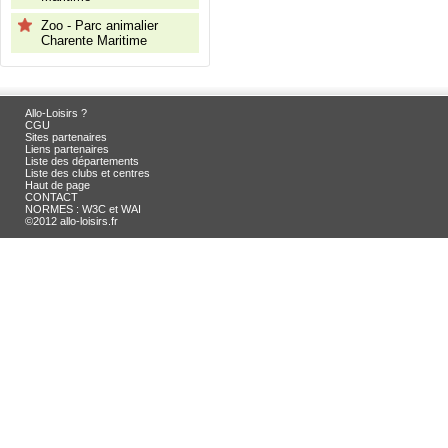
Zoo - Parc animalier
Charente Maritime
Allo-Loisirs ?
CGU
Sites partenaires
Liens partenaires
Liste des départements
Liste des clubs et centres
Haut de page
CONTACT
NORMES : W3C et WAI
©2012 allo-loisirs.fr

+ + +

= Problem to solve =
Every line from the one that contains "Liste des clubs et centres" down to and including the last line of the records above must be set down exactly, with nothing else.

= Reply to the exercise =
Liste des clubs et centres
Haut de page
CONTACT
NORMES : W3C et WAI
©2012 allo-loisirs.fr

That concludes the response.